La division et l’industrialisation du travail – manuel comme 
intellectuel – ont largement contribué à l’avènement du pouvoir 
médiocre. Le perfectionnement de chaque tâche utile à un tout qui 
échappe à tous a contribué à rendre « experts » des sans-dessein 
pérorant en flux tendus sur des tronçons de vérité, et à réduire à des 
exécutants des travailleurs pour qui l’« activité vitale n’est rien 
sinon que l’unique moyen de subsistance ». Karl Marx l’avait relevé dès 
1849, le capital, en réduisant le travail à une force, puis à une unité 
de mesure abstraite, et enfin à son coût (le salaire correspondant à ce 
qu’il en faut pour que l’ouvrier régénère sa force), a rendu les 
travailleurs insensibles à la chose même du travail. Progressivement, ce
 sont les métiers qui se perdent. On peut confectionner des repas à la 
chaîne sans même être capable de se faire à manger chez soi, énoncer à 
des clients par téléphone des directives auxquelles on ne comprend rien 
soi-même, vendre des livres et journaux qu’on ne lit pour sa part 
jamais... La fierté du travail bien fait disparaît par conséquent. Marx 
précise en 1857, dans son Introduction générale à la critique de 
l’économie politique, que « l’indifférence à l’égard du travail 
particulier correspond à une forme de société dans laquelle les 
individus passent avec facilité d’un travail à un autre, et dans 
laquelle le genre déterminé du travail leur paraît fortuit et par 
conséquent indifférent. Les moyens d’arriver à ses fi ns deviennent, 
dans un tel régime, uniformes. Le travail est alors devenu, non 
seulement en tant que catégorie, mais dans sa réalité même, un moyen de 
produire la richesse en général ». Ce « moyen » que s’est donné le 
capital pour croître, c’est ce travail dévitalisé qui passe également 
aux yeux du travailleur pour un « unique moyen de subsistance ». Patrons
 et travailleurs s’entendent au moins là-dessus : le métier est devenu 
un emploi et lui-même passe unanimement pour « moyen ». Ce n’est là ni 
un jeu de mots ni une simple coïncidence lexicale, le travail devient un
 simple « moyen » le jour où on le calibre sous la forme d’un apport 
strictement « moyen ». La conformité d’un acte à son mode moyen, 
lorsqu’obligée et universelle, confi ne toute une société à la 
trivialité. Le moyen renvoie étymologiquement au milieu, notamment celui
 de la profession comme lieu du compromis, voire de la compromission, où
 nulle œuvre n’advient.

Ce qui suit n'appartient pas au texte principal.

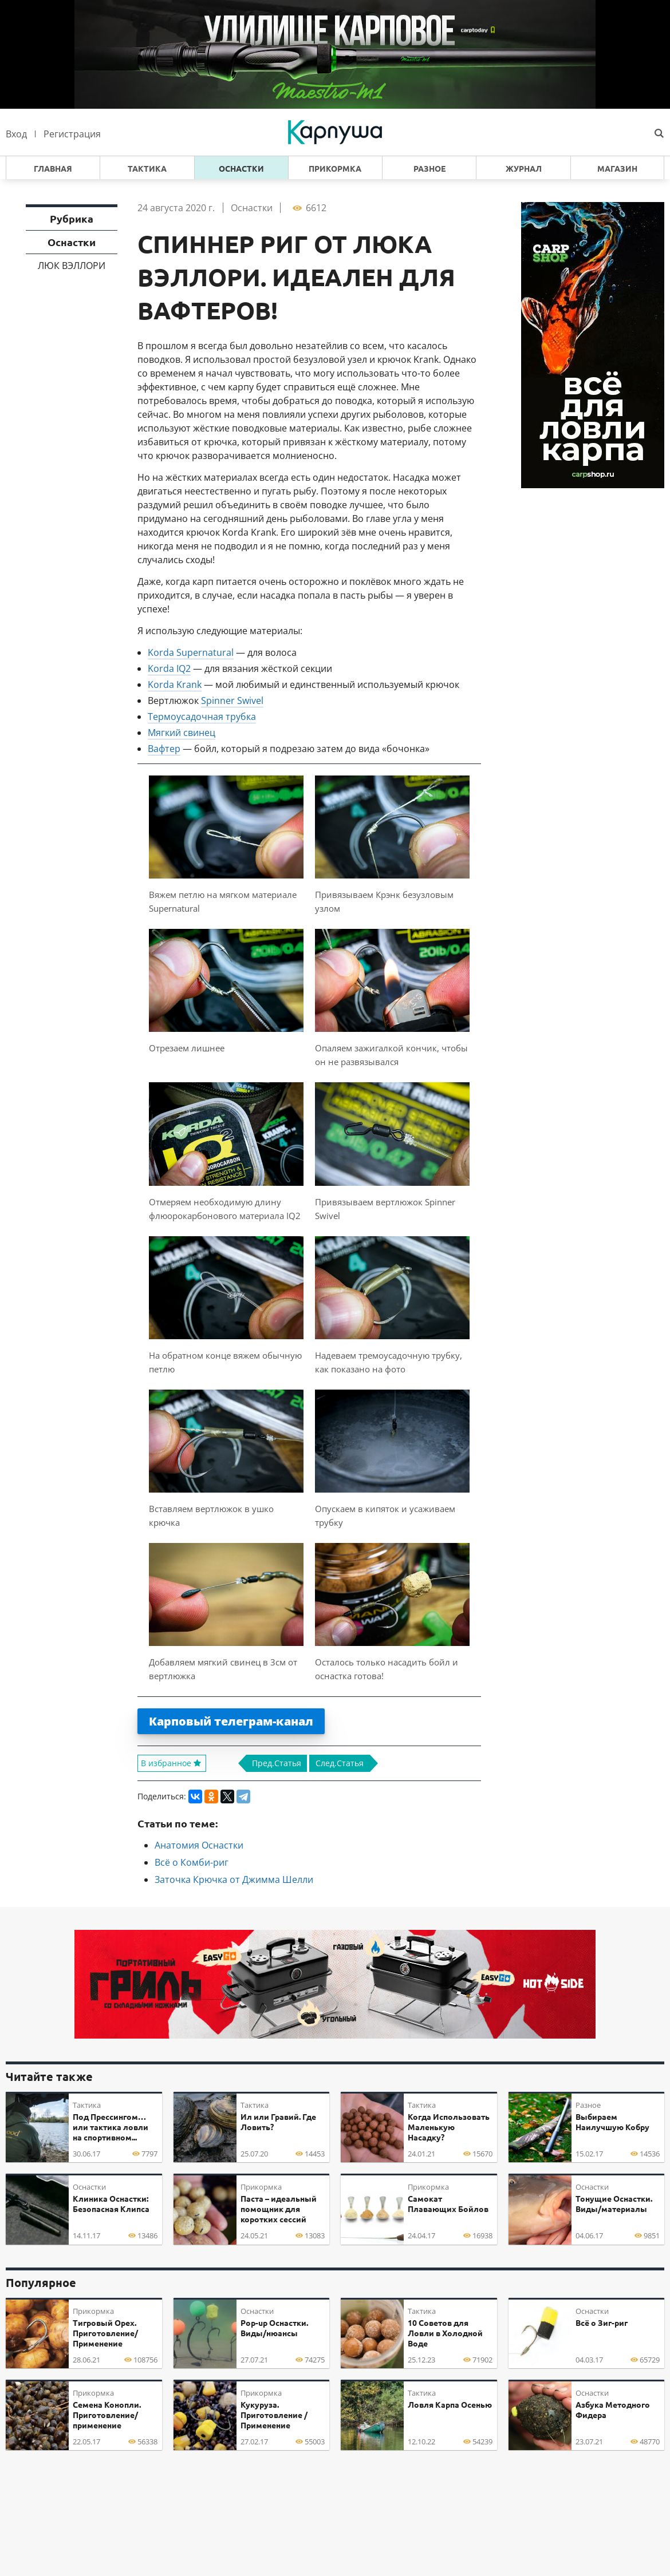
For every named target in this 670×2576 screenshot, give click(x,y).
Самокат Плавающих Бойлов (448, 2204)
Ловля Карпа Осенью (450, 2404)
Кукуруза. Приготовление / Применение (274, 2415)
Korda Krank (175, 684)
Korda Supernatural (191, 652)
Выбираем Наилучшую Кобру (612, 2122)
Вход (16, 134)
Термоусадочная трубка (202, 716)
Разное (429, 168)
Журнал (524, 168)
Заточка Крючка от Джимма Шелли (234, 1879)
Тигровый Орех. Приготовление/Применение (105, 2333)
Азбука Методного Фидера (613, 2410)
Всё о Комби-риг (191, 1862)
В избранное (172, 1763)
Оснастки (241, 168)
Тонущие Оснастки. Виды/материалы (614, 2204)
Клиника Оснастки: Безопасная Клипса (111, 2204)
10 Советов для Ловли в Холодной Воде (445, 2333)
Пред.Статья (276, 1763)
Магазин (617, 168)
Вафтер (164, 748)
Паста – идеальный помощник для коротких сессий (279, 2209)
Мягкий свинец (181, 732)
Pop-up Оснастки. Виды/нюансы (274, 2328)
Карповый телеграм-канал (231, 1721)
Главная (53, 168)
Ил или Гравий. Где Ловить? (278, 2122)
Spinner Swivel (232, 700)
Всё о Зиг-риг (602, 2323)
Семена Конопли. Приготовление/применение (107, 2415)
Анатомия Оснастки (199, 1845)
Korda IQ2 (169, 668)
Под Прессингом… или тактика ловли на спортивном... (110, 2127)
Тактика (147, 168)
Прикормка (335, 168)
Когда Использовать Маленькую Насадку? (449, 2127)
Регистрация (72, 134)
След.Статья (340, 1763)
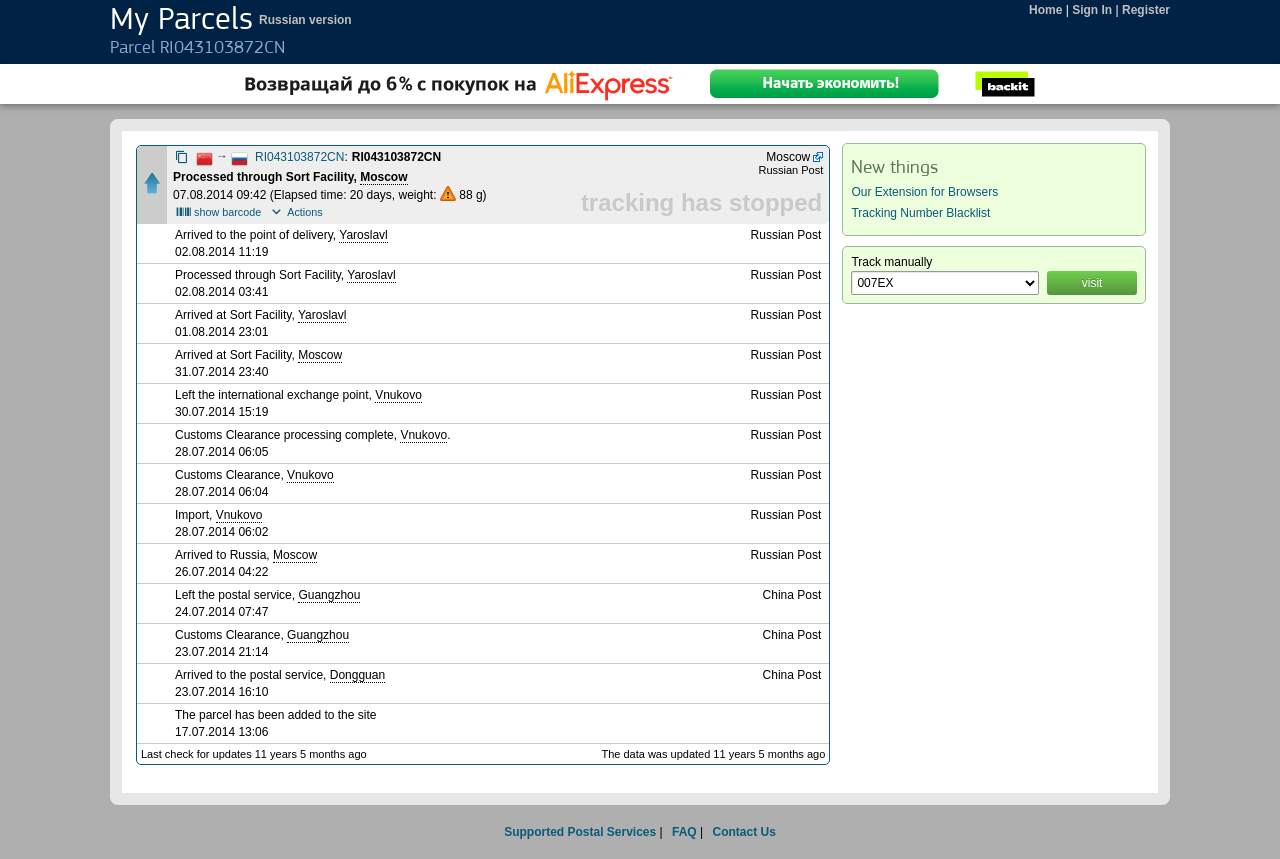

Cela se révèle insidieux, car le médiocre ne 
chôme pas, il sait travailler dur. Il en faut des efforts, en effet, 
pour réaliser une émission de télévision à grand déploiement, remplir 
une demande de subvention de recherche auprès d’une instance 
subventionnaire, concevoir des petits pots de yaourt à l’allure 
aérodynamique ou organiser le contenu rituel d’une rencontre 
ministérielle avec une délégation d’homologues. Ne se donne pas les 
moyens qui veut. La perfection technique sera même indispensable pour 
masquer l’inénarrable paresse intellectuelle qui est en jeu dans autant 
de professions de foi conformistes. Et cet engagement exigeant dans un 
travail qui n’est jamais le sien et dans des pensées qui restent 
toujours commandées fait perdre de vue leur peu d’envergure.
En la matière, on n’arrête pas le progrès. Jadis, le médiocre se 
trouvait décrit en situation minoritaire. Pour Jean de la Bruyère, il 
était surtout un être vil qui tirait son épingle du jeu grâce à sa 
connaissance des ragots et des intrigues en vigueur chez les puissants. «
 Celse est d’un rang médiocre, mais des grands le souffrent ; il n’est 
pas savant, il a relation avec des savants ; il a peu de mérite, mais il
 connaît des gens qui en ont beaucoup ; il n’est pas habile, mais il a 
une langue qui peut servir de truchement, et des pieds qui peuvent le 
porter d’un lieu à un autre. » Devenus dominants, les Celse du monde 
n’auront personne d’autre à imiter qu’eux-mêmes. Le pouvoir, ils le 
conquièrent progressivement et presque à leur insu. À force de 
chapeautage, de passe-droits, de complaisance et de collusion, ils 
coiffent les institutions. Chaque génération aura dénoncé le phénomène 
en tant qu’il s’amplifie, témoins les carnets du poète Louis Bouilhet 
cités par son ami Gustave Flaubert : « Ô médiocratie fétide, poésie 
utilitaire, littérature de pions, bavardages esthétiques, vomissements 
économiques, produits scrofuleux d’une nation épuisée, je vous exècre de
 toutes les puissances de mon âme ! Vous n’êtes pas la gangrène, vous 
êtes l’atrophie ! Vous n’êtes pas le phlegmon rouge et chaud des époques
 fiévreuses, mais l’abcès froid aux bords pâles, qui descend, comme 
d’une source, de quelque carie profonde ! » Mais ce sont encore des 
impostures et infatuations que l’on dénonce, c’est une volonté 
impuissante à faire grand que l’on démasque. Pas encore un système qui 
se satisfait du peu et qui prescrit rigoureusement cette satisfaction. 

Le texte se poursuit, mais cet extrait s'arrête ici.